Definition of endpoints
Proportion of patient observation time with INR results > 4.5, assuming linear change of INRs.
Major haemorrhagic accidents
Intra-cranial haemorrhage or spontaneous haemorrhage necessitating surgery or a transfusion or decreasing haemoglobin concentration by more than 2 g/dl.
Assessment of evaluation criteria
The Netlab® application allows biological laboratories to receive prescriptions and to return results. All of the INR results can be extracted from the Netlab® database accompanied by information making it possible to identify the patient, the treatment and dose received, the prescribing doctor, the hospitalisation unit, the date the test was prescribed. Data about overdoses can therefore be collected systematically by regular database searches.
Furthermore, the storage of the information in a computerised tool will make it possible to determine previous doses and INR results each time a drug is prescribed.
When a health care professional decides to declare an undesirable event, he or she fills in a specific, pre-formatted form available on the Intranet. This form includes a list of events that must be declared at the GPEH.
The declaration form includes an item entitled "complication of haemorrhagic accidents". When the doctor clicks on this item, a specific form for the declaration of a haemorrhagic accident associated with anti-coagulant treatment appears (see form in appendix).

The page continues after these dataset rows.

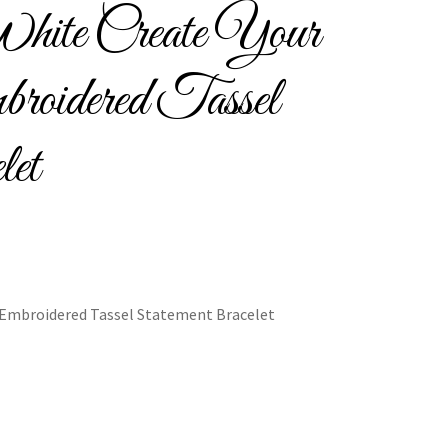
ite Create Your
Bracelets
oidered Tassel
let
cy
Shop
 Embroidered Tassel Statement Bracelet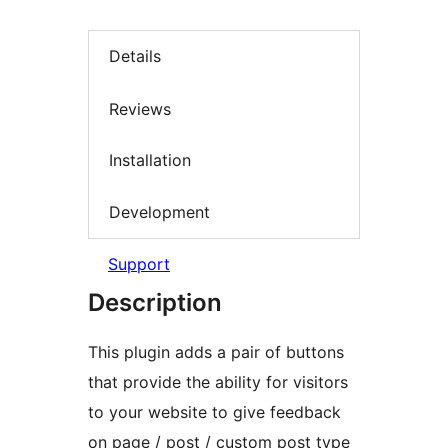
Details
Reviews
Installation
Development
Support
Description
This plugin adds a pair of buttons
that provide the ability for visitors
to your website to give feedback
on page / post / custom post type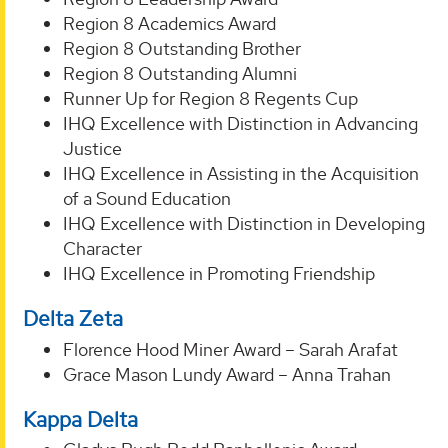
Region 8 Academics Award
Region 8 Outstanding Brother
Region 8 Outstanding Alumni
Runner Up for Region 8 Regents Cup
IHQ Excellence with Distinction in Advancing
Justice
IHQ Excellence in Assisting in the Acquisition
of a Sound Education
IHQ Excellence with Distinction in Developing
Character
IHQ Excellence in Promoting Friendship
Delta Zeta
Florence Hood Miner Award – Sarah Arafat
Grace Mason Lundy Award – Anna Trahan
Kappa Delta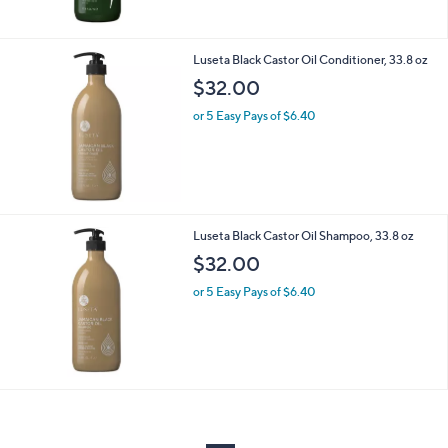
Luseta Black Castor Oil Conditioner, 33.8 oz
$32.00
or 5 Easy Pays of $6.40
Luseta Black Castor Oil Shampoo, 33.8 oz
$32.00
or 5 Easy Pays of $6.40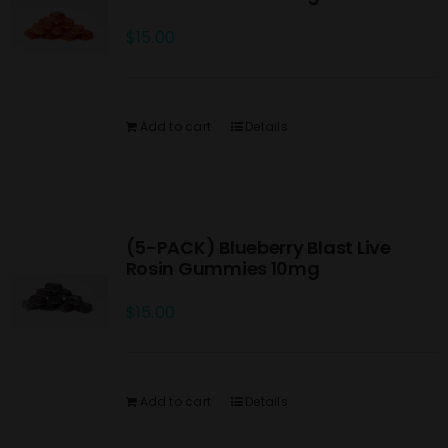
$
15.00
Add to cart
Details
(5-PACK) Blueberry Blast Live
Rosin Gummies 10mg
$
15.00
Add to cart
Details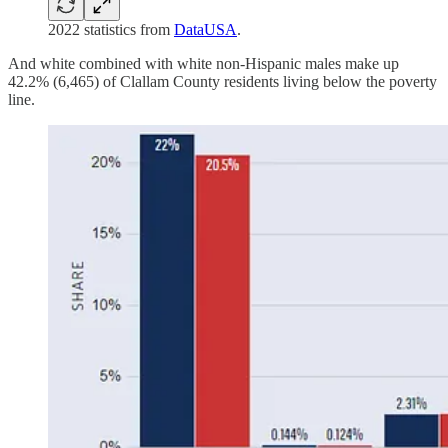
2022 statistics from
DataUSA
.
And white combined with white non-Hispanic males make up
42.2% (6,465) of Clallam County residents living below the poverty
line.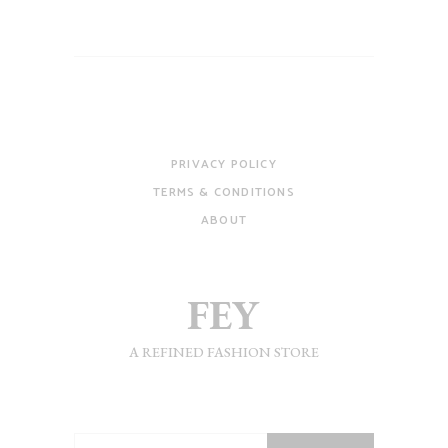
PRIVACY POLICY
TERMS & CONDITIONS
ABOUT
A REFINED FASHION STORE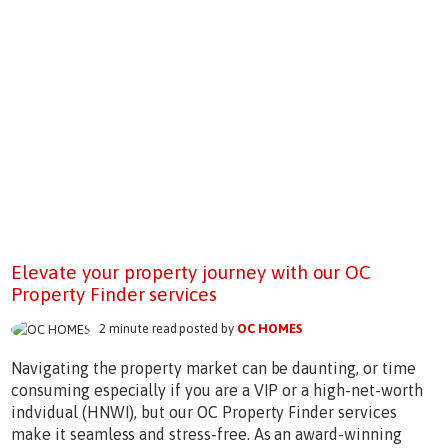
Elevate your property journey with our OC
Property Finder services
2 minute read posted by
OC HOMES
Navigating the property market can be daunting, or time
consuming especially if you are a VIP or a high-net-worth
indvidual (HNWI), but our OC Property Finder services
make it seamless and stress-free. As an award-winning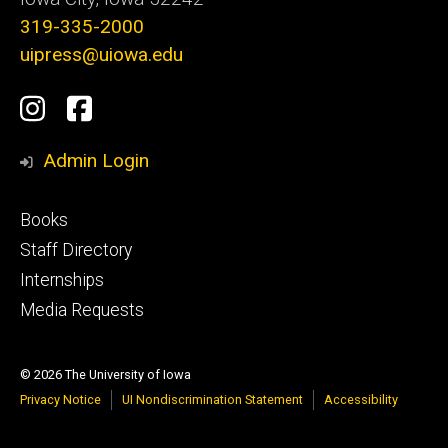
319-335-2000
uipress@uiowa.edu
Social
Instagram
Facebook
Media
Admin Login
Footer
Books
primary
Staff Directory
Internships
Media Requests
© 2026 The University of Iowa
Privacy Notice
UI Nondiscrimination Statement
Accessibility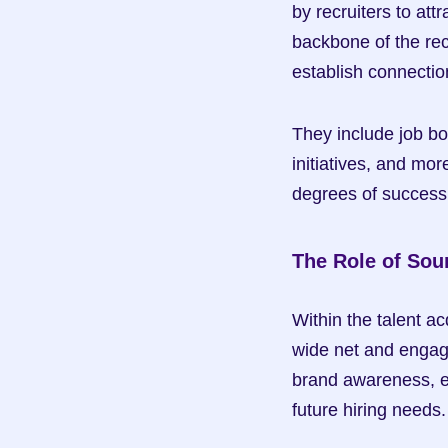
by recruiters to att
backbone of the rec
establish connectio
They include job bo
initiatives, and mor
degrees of success 
The Role of Sou
Within the talent ac
wide net and engage
brand awareness, en
future hiring needs.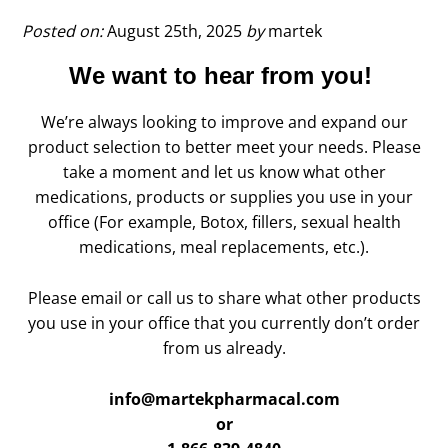
Health
–
Posted on:
August 25th, 2025
by
martek
Manage
We want to hear from you!
side
effects
of
We’re always looking to improve and expand our
GLP-
product selection to better meet your needs. Please
1
take a moment and let us know what other
medications
medications, products or supplies you use in your
office (For example, Botox, fillers, sexual health
medications, meal replacements, etc.).
Please email or call us to share what other products
you use in your office that you currently don’t order
from us already.
info@martekpharmacal.com
or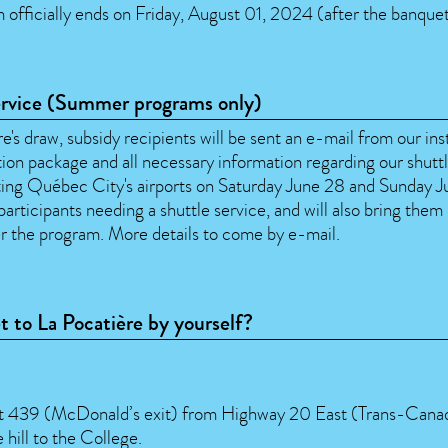
 officially ends on Friday, August 01, 2024 (after the banquet
ervice (Summer programs only)
e's draw, subsidy recipients will be sent an e-mail from our ins
tion package and all necessary information regarding our shutt
iting Québec City's airports on Saturday June 28 and Sunday 
participants needing a shuttle service, and will also bring them
er the program. More details to come by e-mail.
t to La Pocatière by yourself?
it 439 (McDonald’s exit) from Highway 20 East (Trans-Cana
hill to the College.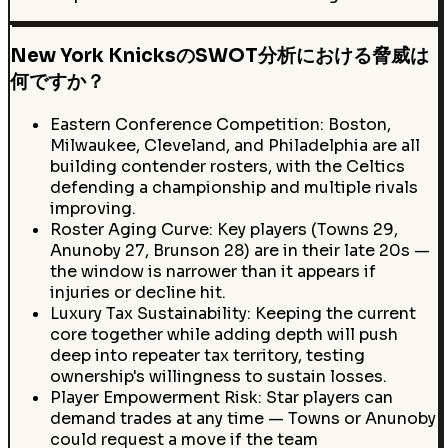
New York KnicksのSWOT分析における脅威は
何ですか？
Eastern Conference Competition: Boston,
Milwaukee, Cleveland, and Philadelphia are all
building contender rosters, with the Celtics
defending a championship and multiple rivals
improving.
Roster Aging Curve: Key players (Towns 29,
Anunoby 27, Brunson 28) are in their late 20s —
the window is narrower than it appears if
injuries or decline hit.
Luxury Tax Sustainability: Keeping the current
core together while adding depth will push
deep into repeater tax territory, testing
ownership's willingness to sustain losses.
Player Empowerment Risk: Star players can
demand trades at any time — Towns or Anunoby
could request a move if the team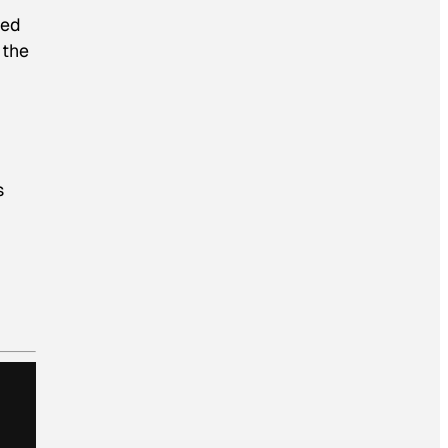
ded
 the
s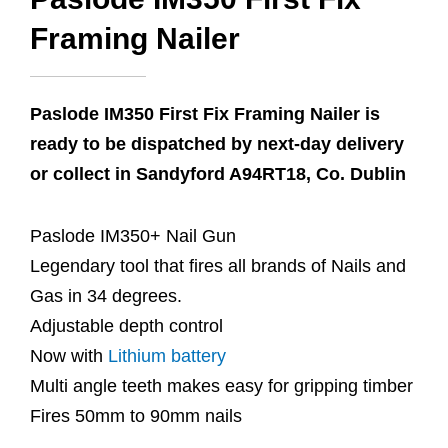
Framing Nailer
Paslode IM350 First Fix Framing Nailer is
ready to be dispatched by next-day delivery
or collect in Sandyford A94RT18, Co. Dublin
Paslode IM350+ Nail Gun
Legendary tool that fires all brands of Nails and
Gas in 34 degrees.
Adjustable depth control
Now with
Lithium battery
Multi angle teeth makes easy for gripping timber
Fires 50mm to 90mm nails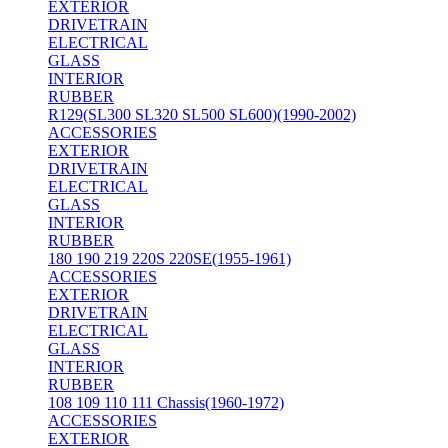
EXTERIOR
DRIVETRAIN
ELECTRICAL
GLASS
INTERIOR
RUBBER
R129(SL300 SL320 SL500 SL600)(1990-2002)
ACCESSORIES
EXTERIOR
DRIVETRAIN
ELECTRICAL
GLASS
INTERIOR
RUBBER
180 190 219 220S 220SE(1955-1961)
ACCESSORIES
EXTERIOR
DRIVETRAIN
ELECTRICAL
GLASS
INTERIOR
RUBBER
108 109 110 111 Chassis(1960-1972)
ACCESSORIES
EXTERIOR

Determination of sample size
The determination of the number of participants necessary requires the definition of the statistical unit of interest, information about the incidence of the evaluation criteria in the study population and a hypothesis about the efficiency of the intervention.
In this study, the main aims are to guide each prescription and to reduce the number of anti-coagulant overdoses: the simplest statistical unit to study is therefore the INR result. This unit will be used to calculate the sample size.
This choice is not, however, perfect and the efficacy results will be presented using other indicators of the quality control of anti-coagulant treatments:
Given the low incidence of major haemorrhagic accidents (not currently measured at the GPEH but probably below 1%), it is not possible in this study to estimate the number of subjects necessary to demonstrate an effect of intervention on the "haemorrhagic accident" endpoint. Recording haemorrhagic accidents will give the frequency of such accidents, which will then be used for realistic estimates of power and sample size if further studies are carried out.
In previous studies evaluating the efficacy of tools to aid the prescription of OAT, the unit considered was not always the same, taking into account the number of INR per patient and the time between INR measurements to greater or lesser extents. The most recent studies considered the number of patient-days according to the method described by Rosendaal [15
]. This method can also be used to calculate the rate of haemorrhagic events as a function of the number of patient-days for a given range of INR values.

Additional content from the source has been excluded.